If you are like me (Amber), you avoid picking up a book of poetry for fear your high school English teachers’ rules about analyzing poetry start floating through your head. You might enjoy Shel Silverstein or other silly kid poems or even know to appreciate music for its poetry, but a book of poetry is not really your thing. Well, that changed when I started reading verse novels. I remember reading a few verse novels as a kid such as Heartbeat and Love that Dog by Sharon Creech, but it wasn’t until college that I really started reading and enjoying verse novels. So, today’s genre starter list is about verse novels.
What is a verse novel? A verse novel is a novel written in verse, like a poem. The poems may rhyme or not; we would call them free verse poems. The author tells the story in poem form. Verse novels tend to be faster reads than a regular novel, but easier to grasp than a traditional poem. Below are some of the best verse novels to read if you want to get started reading the genre.

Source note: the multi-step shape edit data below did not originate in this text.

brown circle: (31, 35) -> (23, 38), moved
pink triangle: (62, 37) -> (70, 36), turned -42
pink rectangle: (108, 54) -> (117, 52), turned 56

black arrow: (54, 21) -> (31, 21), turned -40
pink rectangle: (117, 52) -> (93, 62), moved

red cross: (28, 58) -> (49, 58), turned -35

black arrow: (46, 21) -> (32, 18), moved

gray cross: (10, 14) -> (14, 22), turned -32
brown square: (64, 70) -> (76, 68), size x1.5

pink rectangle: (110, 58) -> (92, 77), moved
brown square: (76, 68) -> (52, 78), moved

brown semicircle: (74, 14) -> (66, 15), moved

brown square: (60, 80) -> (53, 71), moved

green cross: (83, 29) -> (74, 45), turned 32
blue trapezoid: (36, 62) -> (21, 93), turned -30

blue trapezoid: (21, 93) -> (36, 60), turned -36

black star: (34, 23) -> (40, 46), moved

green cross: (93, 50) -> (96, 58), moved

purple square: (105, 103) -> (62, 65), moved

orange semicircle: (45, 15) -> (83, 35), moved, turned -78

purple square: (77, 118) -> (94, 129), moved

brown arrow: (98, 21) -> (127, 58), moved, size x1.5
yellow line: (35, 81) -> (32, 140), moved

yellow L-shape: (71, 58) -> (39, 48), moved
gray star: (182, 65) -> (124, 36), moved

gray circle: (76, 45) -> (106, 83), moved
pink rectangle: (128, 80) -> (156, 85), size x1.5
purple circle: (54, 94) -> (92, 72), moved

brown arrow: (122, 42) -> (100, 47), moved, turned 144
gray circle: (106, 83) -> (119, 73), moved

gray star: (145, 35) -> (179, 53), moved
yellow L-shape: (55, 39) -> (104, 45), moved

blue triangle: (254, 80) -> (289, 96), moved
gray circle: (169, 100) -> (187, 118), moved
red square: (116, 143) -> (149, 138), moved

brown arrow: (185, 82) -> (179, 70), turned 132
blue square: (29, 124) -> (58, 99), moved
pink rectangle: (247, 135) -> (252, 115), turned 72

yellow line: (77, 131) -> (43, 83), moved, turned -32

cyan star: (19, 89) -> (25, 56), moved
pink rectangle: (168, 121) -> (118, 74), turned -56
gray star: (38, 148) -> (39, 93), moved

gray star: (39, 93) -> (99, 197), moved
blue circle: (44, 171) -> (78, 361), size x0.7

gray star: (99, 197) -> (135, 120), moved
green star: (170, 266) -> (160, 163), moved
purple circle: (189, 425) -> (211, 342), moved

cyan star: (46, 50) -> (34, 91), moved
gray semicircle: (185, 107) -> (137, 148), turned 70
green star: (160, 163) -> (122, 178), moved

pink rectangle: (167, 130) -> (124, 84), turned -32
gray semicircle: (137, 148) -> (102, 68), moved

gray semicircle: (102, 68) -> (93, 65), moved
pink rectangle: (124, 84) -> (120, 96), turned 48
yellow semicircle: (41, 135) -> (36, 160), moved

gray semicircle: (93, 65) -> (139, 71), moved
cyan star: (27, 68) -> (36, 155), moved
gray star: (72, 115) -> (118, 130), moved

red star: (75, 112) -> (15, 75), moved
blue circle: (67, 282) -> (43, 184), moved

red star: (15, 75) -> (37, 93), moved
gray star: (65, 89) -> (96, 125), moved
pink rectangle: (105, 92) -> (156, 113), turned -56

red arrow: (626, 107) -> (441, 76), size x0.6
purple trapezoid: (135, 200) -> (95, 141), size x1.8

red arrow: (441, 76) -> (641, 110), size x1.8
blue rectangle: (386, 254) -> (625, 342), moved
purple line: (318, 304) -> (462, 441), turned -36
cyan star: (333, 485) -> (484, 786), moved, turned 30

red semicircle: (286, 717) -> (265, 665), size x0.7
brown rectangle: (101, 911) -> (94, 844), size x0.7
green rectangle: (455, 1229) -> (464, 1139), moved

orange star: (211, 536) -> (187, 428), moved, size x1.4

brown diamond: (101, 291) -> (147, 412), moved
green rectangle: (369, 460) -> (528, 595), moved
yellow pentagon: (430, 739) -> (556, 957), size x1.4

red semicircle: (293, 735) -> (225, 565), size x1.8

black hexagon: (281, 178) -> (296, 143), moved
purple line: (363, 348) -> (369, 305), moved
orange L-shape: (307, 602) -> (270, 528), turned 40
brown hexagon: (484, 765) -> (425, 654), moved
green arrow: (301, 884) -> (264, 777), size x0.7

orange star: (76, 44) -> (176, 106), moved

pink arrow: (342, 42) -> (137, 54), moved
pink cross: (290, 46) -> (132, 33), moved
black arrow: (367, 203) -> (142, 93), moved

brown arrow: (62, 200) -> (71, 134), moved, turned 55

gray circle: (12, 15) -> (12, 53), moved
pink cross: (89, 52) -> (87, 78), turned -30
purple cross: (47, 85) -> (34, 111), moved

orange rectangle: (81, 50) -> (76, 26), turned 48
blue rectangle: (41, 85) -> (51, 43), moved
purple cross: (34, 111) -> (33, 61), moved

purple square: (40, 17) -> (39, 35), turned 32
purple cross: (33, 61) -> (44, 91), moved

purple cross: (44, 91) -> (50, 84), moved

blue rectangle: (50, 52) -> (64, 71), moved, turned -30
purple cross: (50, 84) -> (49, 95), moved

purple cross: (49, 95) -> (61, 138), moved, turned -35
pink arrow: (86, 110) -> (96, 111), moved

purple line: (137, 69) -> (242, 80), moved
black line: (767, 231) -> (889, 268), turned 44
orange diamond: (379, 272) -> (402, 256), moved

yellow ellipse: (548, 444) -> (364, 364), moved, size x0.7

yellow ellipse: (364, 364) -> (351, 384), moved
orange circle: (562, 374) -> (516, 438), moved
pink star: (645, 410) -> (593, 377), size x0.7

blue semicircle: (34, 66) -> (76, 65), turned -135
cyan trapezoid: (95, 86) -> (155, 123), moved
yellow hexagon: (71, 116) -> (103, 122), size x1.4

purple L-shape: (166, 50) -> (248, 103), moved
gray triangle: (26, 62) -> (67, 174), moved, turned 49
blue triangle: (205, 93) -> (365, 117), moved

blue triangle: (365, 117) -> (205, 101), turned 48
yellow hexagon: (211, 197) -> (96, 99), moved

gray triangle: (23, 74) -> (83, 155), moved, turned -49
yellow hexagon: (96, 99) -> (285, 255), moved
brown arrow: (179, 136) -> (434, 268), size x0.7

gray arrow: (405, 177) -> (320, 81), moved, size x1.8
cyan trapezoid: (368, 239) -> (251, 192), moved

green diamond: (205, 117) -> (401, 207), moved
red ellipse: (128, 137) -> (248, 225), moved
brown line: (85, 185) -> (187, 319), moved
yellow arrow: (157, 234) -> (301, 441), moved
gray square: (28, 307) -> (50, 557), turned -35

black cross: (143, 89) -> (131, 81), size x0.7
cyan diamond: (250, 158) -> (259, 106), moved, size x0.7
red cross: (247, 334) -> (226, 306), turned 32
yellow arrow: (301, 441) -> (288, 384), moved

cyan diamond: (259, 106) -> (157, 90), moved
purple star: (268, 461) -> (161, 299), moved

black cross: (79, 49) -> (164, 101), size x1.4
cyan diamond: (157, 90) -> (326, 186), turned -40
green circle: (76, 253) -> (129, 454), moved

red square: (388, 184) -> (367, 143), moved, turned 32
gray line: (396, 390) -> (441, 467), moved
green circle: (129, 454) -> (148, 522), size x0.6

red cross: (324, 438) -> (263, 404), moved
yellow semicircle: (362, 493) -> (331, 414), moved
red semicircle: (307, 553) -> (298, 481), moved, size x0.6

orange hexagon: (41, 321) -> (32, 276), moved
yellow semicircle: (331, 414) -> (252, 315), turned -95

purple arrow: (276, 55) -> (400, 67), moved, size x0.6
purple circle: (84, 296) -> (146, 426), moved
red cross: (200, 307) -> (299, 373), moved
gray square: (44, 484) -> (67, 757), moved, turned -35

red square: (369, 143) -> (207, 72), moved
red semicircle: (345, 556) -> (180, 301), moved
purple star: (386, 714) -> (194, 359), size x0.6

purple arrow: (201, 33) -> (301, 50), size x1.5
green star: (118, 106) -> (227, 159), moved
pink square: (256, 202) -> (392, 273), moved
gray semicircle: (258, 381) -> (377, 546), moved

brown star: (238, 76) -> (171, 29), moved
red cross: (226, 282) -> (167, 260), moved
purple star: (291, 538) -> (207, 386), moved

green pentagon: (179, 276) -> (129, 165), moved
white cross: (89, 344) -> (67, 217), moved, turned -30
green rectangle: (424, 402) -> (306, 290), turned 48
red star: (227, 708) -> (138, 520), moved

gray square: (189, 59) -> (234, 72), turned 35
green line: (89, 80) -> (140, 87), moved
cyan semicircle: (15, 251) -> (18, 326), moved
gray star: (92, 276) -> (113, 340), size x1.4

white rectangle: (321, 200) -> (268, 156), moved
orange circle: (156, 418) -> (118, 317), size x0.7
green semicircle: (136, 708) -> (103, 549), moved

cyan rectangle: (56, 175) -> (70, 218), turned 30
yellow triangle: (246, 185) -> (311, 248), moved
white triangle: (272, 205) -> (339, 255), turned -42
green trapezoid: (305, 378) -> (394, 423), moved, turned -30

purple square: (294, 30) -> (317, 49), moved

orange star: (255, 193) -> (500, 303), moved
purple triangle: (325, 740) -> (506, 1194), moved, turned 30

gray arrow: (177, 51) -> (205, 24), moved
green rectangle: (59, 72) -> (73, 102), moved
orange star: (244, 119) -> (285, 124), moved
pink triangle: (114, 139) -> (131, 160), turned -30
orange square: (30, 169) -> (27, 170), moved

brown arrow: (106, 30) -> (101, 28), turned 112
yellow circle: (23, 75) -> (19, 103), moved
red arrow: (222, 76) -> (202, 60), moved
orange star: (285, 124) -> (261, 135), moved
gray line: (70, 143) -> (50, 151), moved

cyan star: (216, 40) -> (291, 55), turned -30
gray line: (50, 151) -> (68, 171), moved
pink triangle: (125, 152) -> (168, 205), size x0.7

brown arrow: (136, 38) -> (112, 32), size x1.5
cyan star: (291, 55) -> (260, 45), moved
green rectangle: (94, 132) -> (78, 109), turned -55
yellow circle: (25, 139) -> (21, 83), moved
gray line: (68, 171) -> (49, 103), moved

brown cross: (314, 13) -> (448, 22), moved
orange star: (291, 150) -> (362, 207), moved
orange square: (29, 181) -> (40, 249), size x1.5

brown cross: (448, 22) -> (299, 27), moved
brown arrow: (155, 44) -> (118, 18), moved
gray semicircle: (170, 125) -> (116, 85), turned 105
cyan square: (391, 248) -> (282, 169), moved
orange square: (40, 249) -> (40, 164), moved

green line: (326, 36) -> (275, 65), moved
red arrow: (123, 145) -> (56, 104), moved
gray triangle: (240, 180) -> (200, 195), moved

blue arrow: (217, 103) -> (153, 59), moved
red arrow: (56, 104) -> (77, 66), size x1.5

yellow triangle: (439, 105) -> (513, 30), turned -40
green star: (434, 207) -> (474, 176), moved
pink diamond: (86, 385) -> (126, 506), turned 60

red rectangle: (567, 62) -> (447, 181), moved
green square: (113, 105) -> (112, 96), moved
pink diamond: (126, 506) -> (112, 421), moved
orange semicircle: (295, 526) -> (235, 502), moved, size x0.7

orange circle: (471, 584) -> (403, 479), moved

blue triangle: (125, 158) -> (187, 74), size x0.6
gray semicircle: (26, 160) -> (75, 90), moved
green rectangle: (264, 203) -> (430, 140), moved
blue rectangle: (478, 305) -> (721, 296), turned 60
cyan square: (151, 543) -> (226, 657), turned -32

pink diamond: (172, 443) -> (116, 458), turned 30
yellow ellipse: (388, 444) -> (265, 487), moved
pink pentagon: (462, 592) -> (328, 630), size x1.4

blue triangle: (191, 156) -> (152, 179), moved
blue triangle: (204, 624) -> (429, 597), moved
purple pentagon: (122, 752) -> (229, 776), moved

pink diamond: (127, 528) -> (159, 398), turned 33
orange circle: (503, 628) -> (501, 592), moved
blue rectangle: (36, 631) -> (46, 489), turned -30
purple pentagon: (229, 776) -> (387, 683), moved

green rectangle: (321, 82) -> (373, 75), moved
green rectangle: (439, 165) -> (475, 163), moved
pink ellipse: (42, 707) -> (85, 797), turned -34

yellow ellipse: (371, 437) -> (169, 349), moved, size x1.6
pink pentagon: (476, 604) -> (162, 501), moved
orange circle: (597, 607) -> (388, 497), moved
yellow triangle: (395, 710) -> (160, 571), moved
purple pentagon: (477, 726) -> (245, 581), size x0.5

The Crossover by Kwame Alexander. Alexander is known for his verse novels that often feature middle school-age boys and sports. The Crossover was the first Kwame Alexander book that I read. It features twin brothers who love basketball. Their father was a professional basketball player and basketball is their life. That is, until one of the brothers becomes interested in girls. Things are changing as the boys are in middle school; through the novel the brothers learn life isn’t about winning.
Wicked Girls by Stephanie Hemphill is a fictionalized retelling of the Salem Witch Trials. This verse novel is told from the perspective of three young girls, Ann Putnam Jr., Mercy Lewis, and Margaret Walcott. The girls take advantage of Ann’s father’s claim of witchcraft in the village. As accusations about witchcraft mount, the girls must decide if they can tell the truth before it’s too late.
Poet X by Elizabeth Acevedo tells the story of Xiomara (X), a fifteen-year-old girl in Harlem. X uses poetry as a way to let out emotions, from a crush on a boy to feeling unseen and differences in beliefs from her mother. Things start changing for X when she is invited to join her school’s slam poetry club.
Brown Girl Dreaming by Jacqueline Woodson is an autobiographical children’s verse novel. Woodson shares her childhood memories of growing up as an African American during the 1960s and 1970s in New York and South Carolina.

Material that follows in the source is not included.